WHAT YOU WILL DO: Write out the records below from the first line through the line containing "posloupnost a zlatý řez", leaving out any pictures.

Collected data:
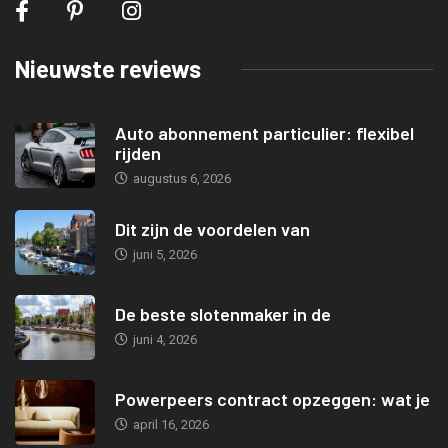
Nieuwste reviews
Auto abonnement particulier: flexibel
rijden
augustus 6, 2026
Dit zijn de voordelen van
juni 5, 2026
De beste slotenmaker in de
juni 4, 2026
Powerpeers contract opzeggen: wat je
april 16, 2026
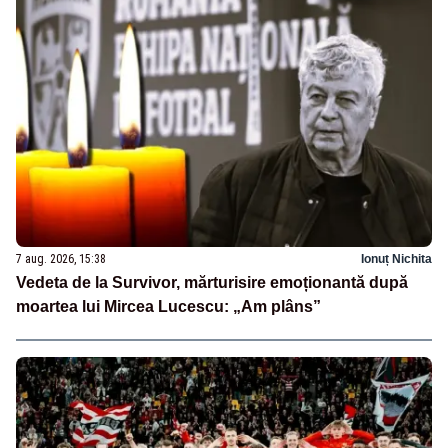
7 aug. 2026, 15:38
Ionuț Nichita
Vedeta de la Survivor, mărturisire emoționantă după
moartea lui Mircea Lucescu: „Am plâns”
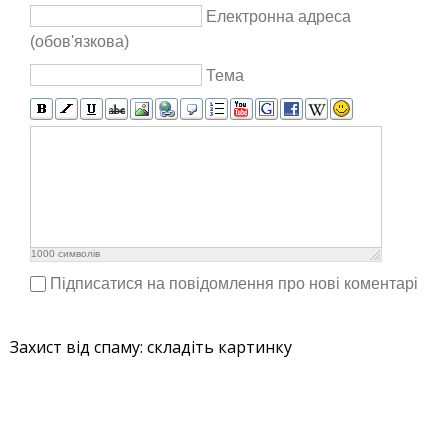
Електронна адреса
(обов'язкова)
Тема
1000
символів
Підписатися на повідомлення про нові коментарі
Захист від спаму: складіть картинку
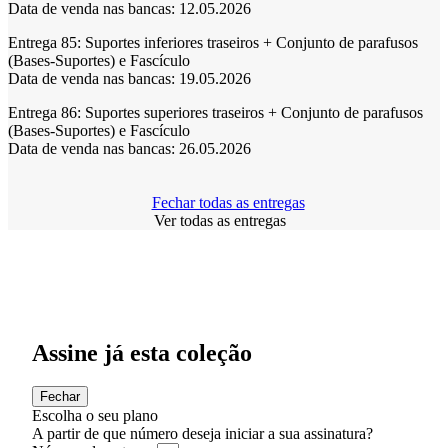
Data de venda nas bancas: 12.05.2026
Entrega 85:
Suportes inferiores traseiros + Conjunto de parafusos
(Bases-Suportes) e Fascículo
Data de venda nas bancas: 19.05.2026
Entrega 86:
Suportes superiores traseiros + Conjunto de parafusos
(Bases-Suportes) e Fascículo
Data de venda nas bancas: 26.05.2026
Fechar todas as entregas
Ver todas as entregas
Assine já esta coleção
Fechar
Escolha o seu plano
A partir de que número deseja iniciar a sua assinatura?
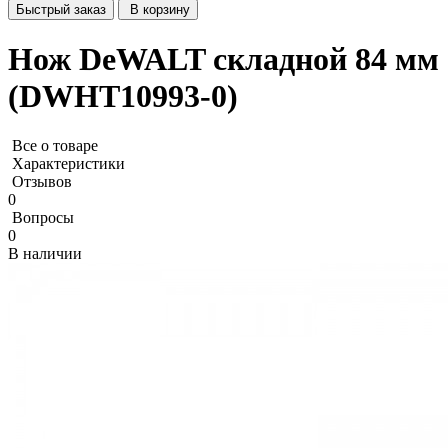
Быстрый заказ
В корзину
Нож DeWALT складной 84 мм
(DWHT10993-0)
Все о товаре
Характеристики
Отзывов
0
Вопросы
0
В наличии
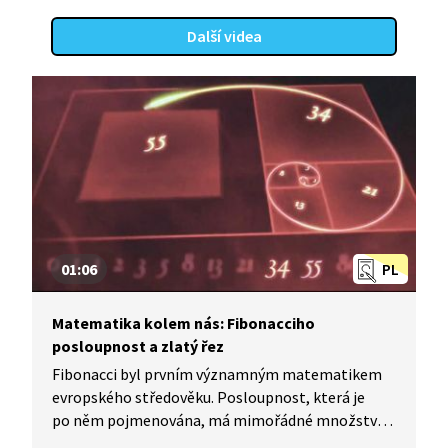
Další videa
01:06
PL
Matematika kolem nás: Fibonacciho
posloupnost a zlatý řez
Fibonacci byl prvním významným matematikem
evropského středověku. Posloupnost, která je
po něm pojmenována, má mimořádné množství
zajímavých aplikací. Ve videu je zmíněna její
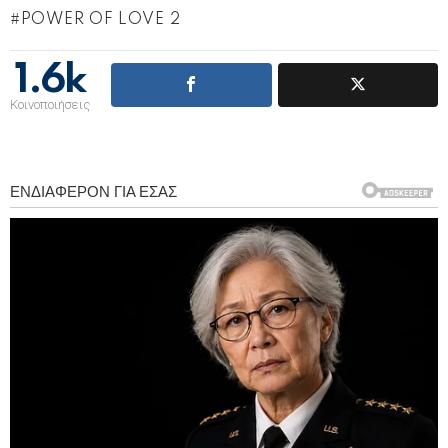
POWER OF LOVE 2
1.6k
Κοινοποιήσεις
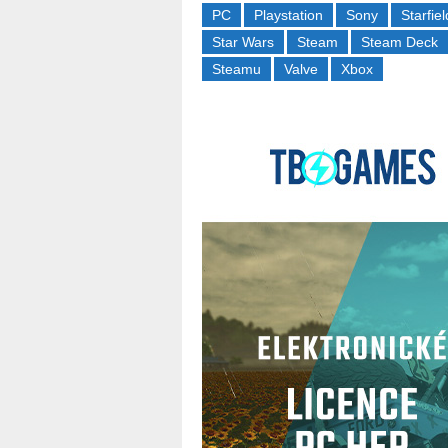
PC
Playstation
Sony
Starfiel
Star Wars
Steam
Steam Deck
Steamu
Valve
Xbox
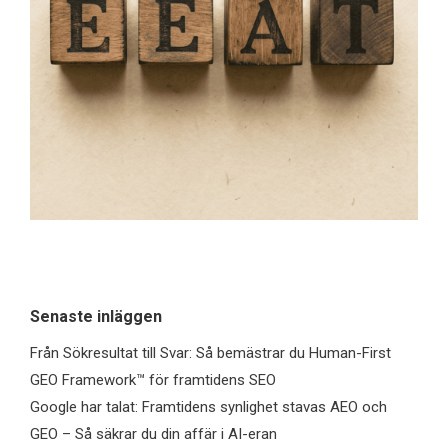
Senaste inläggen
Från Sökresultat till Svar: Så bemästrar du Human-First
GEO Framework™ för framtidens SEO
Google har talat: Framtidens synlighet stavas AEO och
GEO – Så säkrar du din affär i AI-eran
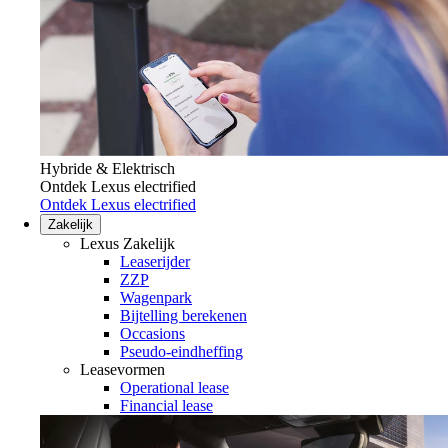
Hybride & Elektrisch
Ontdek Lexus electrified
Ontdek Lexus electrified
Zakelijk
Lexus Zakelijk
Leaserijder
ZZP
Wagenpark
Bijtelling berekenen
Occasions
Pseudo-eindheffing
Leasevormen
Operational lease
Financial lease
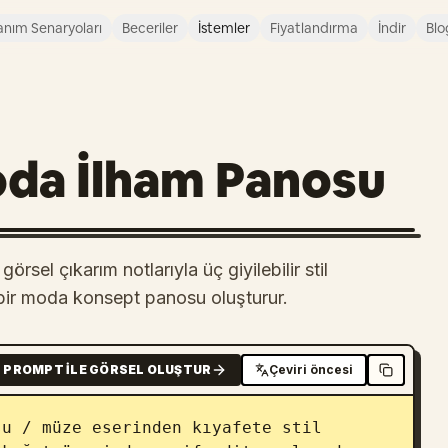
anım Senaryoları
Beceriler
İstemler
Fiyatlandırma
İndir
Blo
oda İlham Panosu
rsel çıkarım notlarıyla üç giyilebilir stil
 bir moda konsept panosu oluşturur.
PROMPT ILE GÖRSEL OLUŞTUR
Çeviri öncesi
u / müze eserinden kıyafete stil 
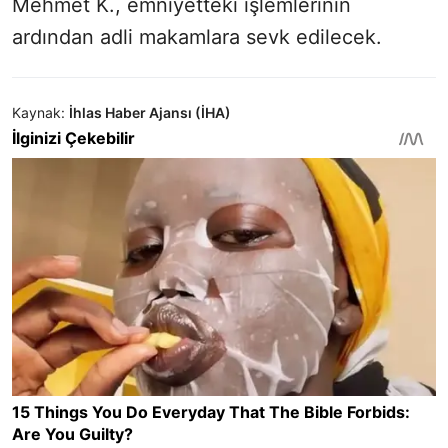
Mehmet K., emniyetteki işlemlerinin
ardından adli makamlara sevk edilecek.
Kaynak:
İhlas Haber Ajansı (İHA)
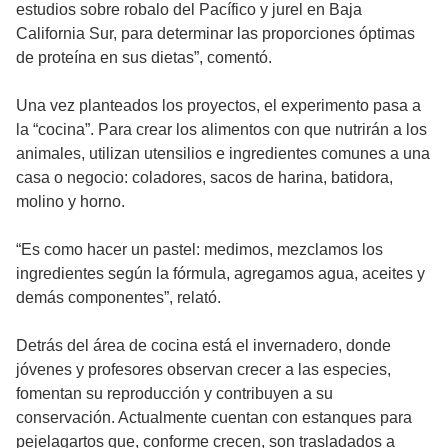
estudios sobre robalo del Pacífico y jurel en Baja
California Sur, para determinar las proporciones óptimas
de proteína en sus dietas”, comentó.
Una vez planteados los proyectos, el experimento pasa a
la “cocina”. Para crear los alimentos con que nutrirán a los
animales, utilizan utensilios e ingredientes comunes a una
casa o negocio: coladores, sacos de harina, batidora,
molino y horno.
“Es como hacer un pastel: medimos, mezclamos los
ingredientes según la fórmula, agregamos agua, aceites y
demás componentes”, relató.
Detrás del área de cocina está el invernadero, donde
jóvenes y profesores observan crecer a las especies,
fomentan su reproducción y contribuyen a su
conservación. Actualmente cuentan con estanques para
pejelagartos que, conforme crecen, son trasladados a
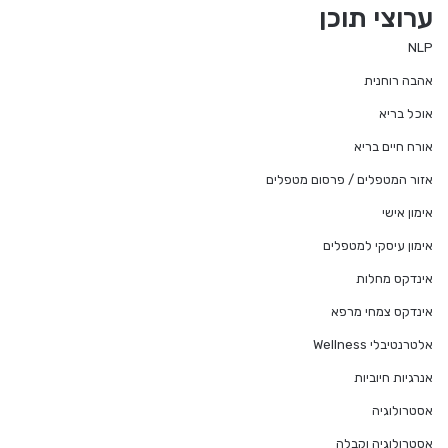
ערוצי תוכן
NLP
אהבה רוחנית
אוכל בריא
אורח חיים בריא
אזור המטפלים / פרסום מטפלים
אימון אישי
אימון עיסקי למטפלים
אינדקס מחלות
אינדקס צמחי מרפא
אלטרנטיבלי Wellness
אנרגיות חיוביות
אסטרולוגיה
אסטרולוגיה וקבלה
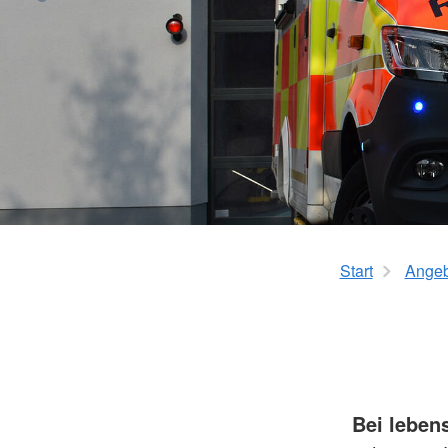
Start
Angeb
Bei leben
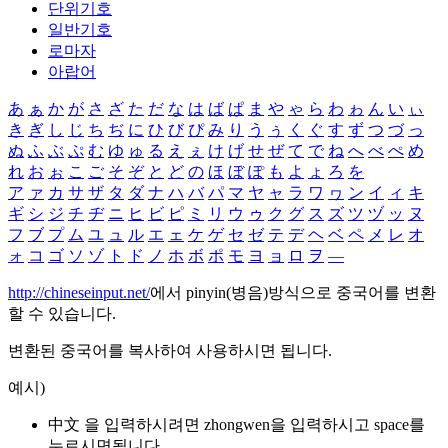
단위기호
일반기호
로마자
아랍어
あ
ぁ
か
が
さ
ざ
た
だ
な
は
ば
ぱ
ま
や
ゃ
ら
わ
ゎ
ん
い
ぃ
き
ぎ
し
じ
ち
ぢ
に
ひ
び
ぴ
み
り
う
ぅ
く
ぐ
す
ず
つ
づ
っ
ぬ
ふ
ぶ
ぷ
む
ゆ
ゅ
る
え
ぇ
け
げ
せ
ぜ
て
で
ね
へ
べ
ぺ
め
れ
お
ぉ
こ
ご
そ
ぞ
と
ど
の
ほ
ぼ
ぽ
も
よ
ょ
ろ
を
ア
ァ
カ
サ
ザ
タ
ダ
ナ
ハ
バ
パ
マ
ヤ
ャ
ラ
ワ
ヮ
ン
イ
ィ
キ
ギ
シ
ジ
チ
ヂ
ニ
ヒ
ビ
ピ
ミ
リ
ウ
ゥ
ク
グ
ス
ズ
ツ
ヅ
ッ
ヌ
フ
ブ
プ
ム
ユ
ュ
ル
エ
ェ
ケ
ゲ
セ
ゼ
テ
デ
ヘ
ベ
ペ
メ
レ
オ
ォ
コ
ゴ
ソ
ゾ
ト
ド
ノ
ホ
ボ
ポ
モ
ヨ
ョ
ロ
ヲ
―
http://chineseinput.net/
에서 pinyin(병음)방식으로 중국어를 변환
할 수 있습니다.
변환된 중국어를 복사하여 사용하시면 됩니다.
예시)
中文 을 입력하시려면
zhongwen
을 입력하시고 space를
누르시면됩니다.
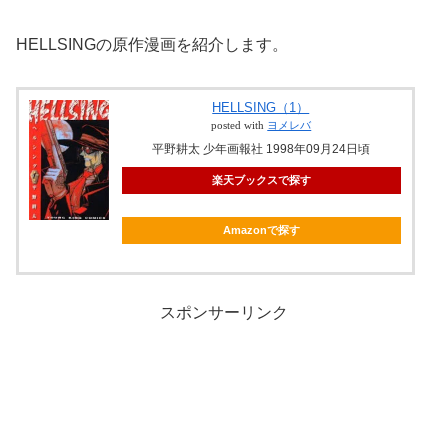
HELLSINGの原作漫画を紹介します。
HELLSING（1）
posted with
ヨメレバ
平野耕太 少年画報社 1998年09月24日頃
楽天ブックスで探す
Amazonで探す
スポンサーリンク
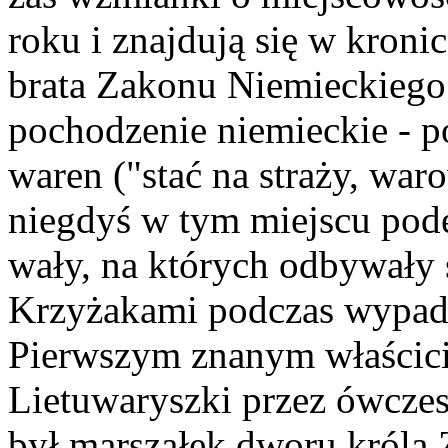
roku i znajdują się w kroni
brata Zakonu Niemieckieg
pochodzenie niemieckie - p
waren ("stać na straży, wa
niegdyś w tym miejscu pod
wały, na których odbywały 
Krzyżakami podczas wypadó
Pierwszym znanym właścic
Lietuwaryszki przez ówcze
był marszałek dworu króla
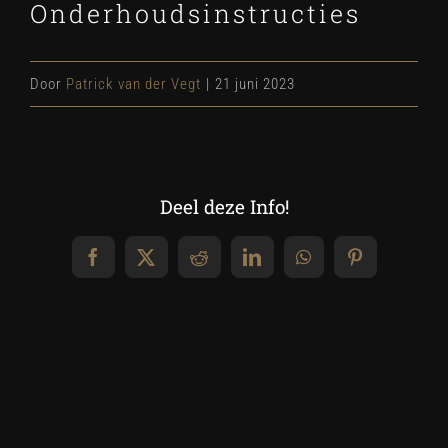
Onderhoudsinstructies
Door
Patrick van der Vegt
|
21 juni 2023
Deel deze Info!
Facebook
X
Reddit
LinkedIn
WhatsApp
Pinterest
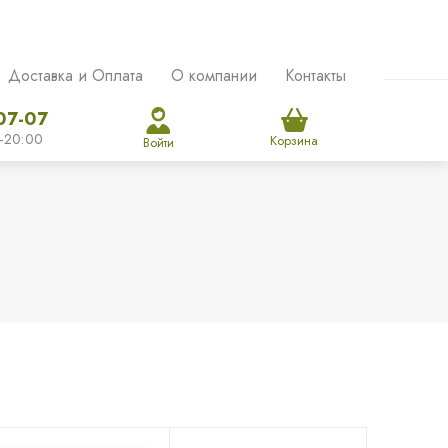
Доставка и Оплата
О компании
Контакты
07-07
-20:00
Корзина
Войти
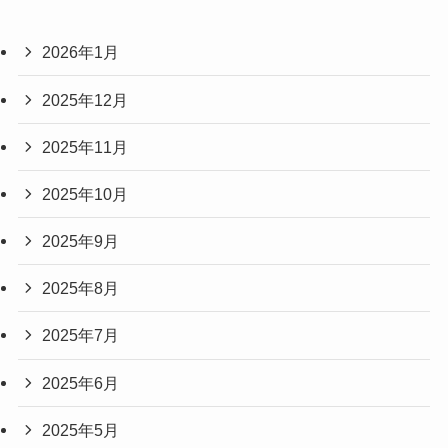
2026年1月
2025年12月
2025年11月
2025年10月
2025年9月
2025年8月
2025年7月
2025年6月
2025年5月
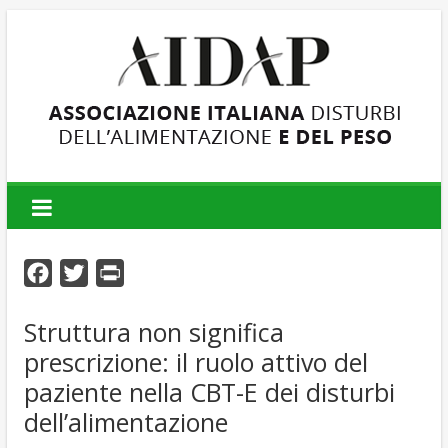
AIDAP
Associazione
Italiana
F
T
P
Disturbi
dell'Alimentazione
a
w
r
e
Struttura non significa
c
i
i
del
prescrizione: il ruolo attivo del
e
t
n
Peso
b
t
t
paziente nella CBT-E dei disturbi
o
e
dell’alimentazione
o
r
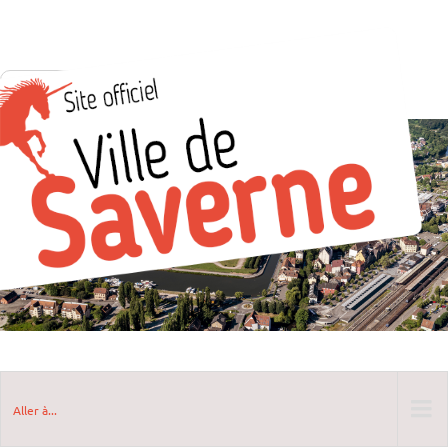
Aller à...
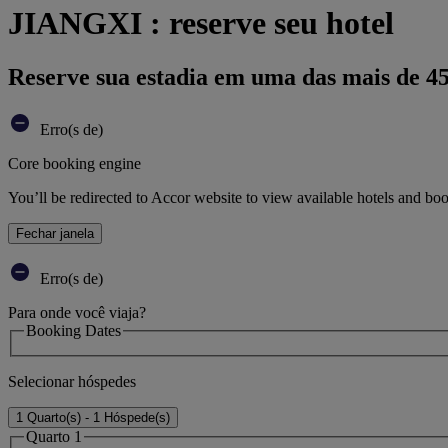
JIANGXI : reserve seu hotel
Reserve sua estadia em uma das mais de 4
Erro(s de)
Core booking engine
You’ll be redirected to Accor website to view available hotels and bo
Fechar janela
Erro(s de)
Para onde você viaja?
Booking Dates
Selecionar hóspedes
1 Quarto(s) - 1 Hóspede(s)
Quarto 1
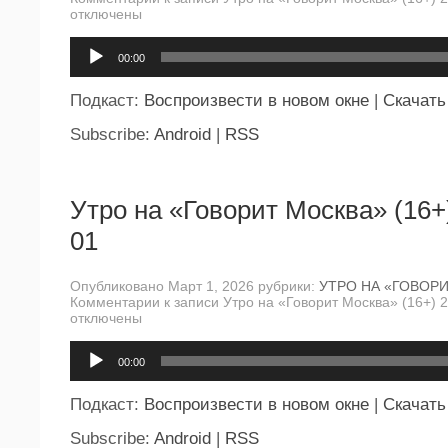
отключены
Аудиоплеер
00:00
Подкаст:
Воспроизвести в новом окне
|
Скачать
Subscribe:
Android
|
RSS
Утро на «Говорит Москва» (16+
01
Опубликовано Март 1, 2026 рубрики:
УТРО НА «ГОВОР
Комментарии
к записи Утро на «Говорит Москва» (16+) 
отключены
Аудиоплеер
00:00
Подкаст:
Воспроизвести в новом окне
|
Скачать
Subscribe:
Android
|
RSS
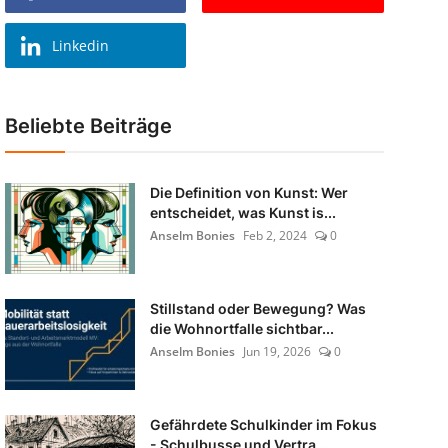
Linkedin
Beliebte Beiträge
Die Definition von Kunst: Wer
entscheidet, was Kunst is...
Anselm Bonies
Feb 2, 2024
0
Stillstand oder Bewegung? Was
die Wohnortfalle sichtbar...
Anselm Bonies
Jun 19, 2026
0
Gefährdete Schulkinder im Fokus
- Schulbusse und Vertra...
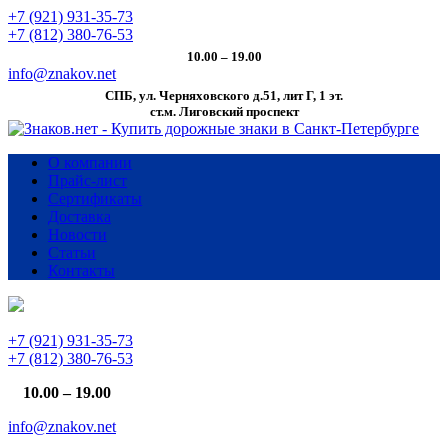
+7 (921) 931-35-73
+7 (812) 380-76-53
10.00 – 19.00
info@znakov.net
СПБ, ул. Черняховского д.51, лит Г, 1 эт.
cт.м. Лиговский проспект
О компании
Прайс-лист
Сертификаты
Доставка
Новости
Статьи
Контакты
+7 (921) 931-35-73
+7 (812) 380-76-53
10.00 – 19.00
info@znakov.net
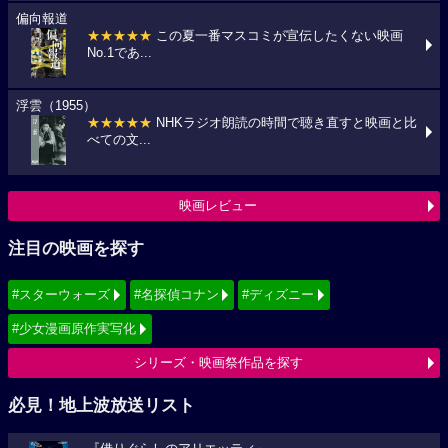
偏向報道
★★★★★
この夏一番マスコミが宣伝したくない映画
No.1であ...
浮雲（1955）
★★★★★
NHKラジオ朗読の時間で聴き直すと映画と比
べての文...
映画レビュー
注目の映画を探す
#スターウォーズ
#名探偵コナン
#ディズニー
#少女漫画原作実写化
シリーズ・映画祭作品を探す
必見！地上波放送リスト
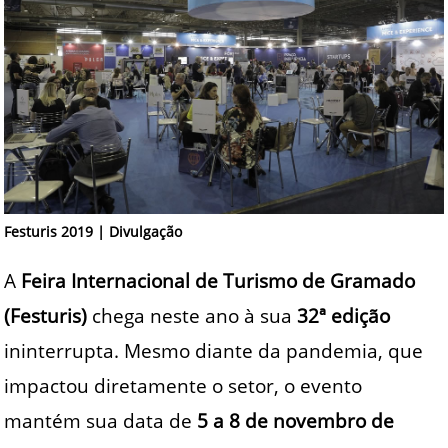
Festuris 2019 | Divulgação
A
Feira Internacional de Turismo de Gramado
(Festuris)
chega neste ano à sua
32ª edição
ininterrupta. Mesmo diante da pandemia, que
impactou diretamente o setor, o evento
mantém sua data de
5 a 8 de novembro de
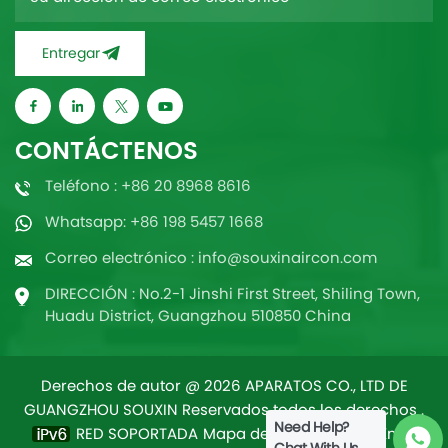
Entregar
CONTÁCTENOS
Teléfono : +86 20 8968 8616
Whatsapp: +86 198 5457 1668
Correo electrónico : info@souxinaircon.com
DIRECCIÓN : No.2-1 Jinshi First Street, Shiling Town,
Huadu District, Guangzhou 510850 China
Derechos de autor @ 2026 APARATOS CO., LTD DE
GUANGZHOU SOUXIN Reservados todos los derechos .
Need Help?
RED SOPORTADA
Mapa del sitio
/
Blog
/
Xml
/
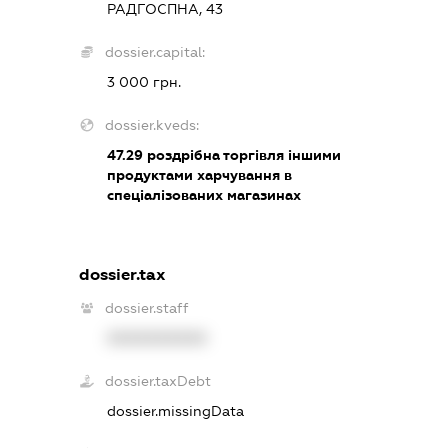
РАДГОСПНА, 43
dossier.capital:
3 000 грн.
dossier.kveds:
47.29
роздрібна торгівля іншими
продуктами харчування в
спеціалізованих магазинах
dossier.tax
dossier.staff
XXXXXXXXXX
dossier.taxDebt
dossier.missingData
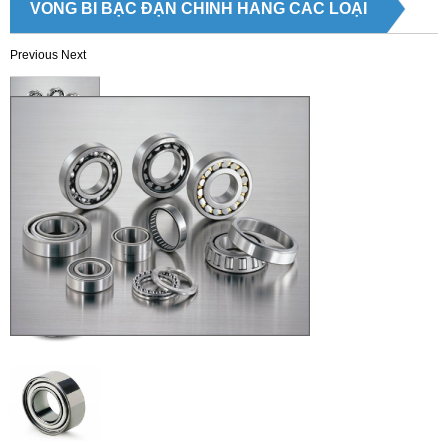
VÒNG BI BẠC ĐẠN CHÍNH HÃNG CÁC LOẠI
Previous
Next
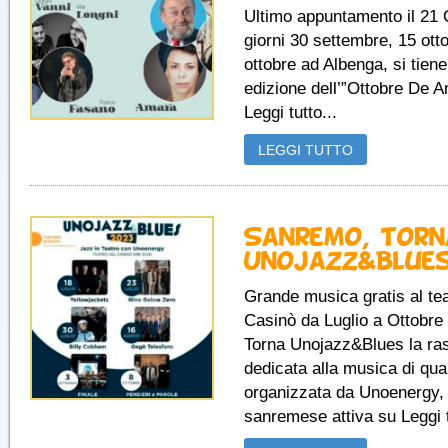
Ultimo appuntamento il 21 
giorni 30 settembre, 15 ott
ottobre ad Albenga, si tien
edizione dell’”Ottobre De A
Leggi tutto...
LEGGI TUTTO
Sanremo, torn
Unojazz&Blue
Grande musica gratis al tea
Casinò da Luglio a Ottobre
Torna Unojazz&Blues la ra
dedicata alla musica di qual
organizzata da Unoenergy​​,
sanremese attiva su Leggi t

ANSWER SECTION:
Nieuwste reviews
Auto abonnement particulier: flexibel
rijden
augustus 6, 2026
Dit zijn de voordelen van
juni 5, 2026
De beste slotenmaker in de
juni 4, 2026
Powerpeers contract opzeggen: wat je
april 16, 2026
7 aug. 2026, 15:38
Ionuț Nichita
Vedeta de la Survivor, mărturisire emoționantă după
moartea lui Mircea Lucescu: „Am plâns”
Електронна адреса
(обов'язкова)
Тема
1000
символів
Підписатися на повідомлення про нові коментарі
Захист від спаму: складіть картинку
Data de venda nas bancas: 12.05.2026
Entrega 85:
Suportes inferiores traseiros + Conjunto de parafusos
(Bases-Suportes) e Fascículo
Data de venda nas bancas: 19.05.2026
Entrega 86:
Suportes superiores traseiros + Conjunto de parafusos
(Bases-Suportes) e Fascículo
Data de venda nas bancas: 26.05.2026
Fechar todas as entregas
Ver todas as entregas
Assine já esta coleção
Fechar
Escolha o seu plano
A partir de que número deseja iniciar a sua assinatura?
Быстрый заказ
В корзину
Нож DeWALT складной 84 мм
(DWHT10993-0)
Все о товаре
Характеристики
Отзывов
0
Вопросы
0
В наличии
Další videa
01:06
PL
Matematika kolem nás: Fibonacciho
posloupnost a zlatý řez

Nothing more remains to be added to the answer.